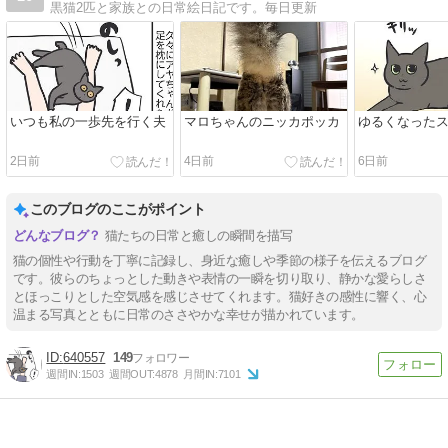
黒猫2匹と家族との日常絵日記です。毎日更新
いつも私の一歩先を行く夫
マロちゃんのニッカポッカ
ゆるくなった
2日前
4日前
6日前
このブログのここがポイント
猫たちの日常と癒しの瞬間を描写
猫の個性や行動を丁寧に記録し、身近な癒しや季節の様子を伝えるブログ
です。彼らのちょっとした動きや表情の一瞬を切り取り、静かな愛らしさ
とほっこりとした空気感を感じさせてくれます。猫好きの感性に響く、心
温まる写真とともに日常のささやかな幸せが描かれています。
640557
149
週間IN:
1503
週間OUT:
4878
月間IN:
7101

* _Aim of the task_: Restate the material above exactly. Exclude all pictures.

* _Solution for this exercise_:
黒猫2匹と家族との日常絵日記です。毎日更新
いつも私の一歩先を行く夫
マロちゃんのニッカポッカ
ゆるくなった
2日前
4日前
6日前
このブログのここがポイント
猫たちの日常と癒しの瞬間を描写
猫の個性や行動を丁寧に記録し、身近な癒しや季節の様子を伝えるブログ
です。彼らのちょっとした動きや表情の一瞬を切り取り、静かな愛らしさ
とほっこりとした空気感を感じさせてくれます。猫好きの感性に響く、心
温まる写真とともに日常のささやかな幸せが描かれています。
640557
149
週間IN:
1503
週間OUT:
4878
月間IN:
7101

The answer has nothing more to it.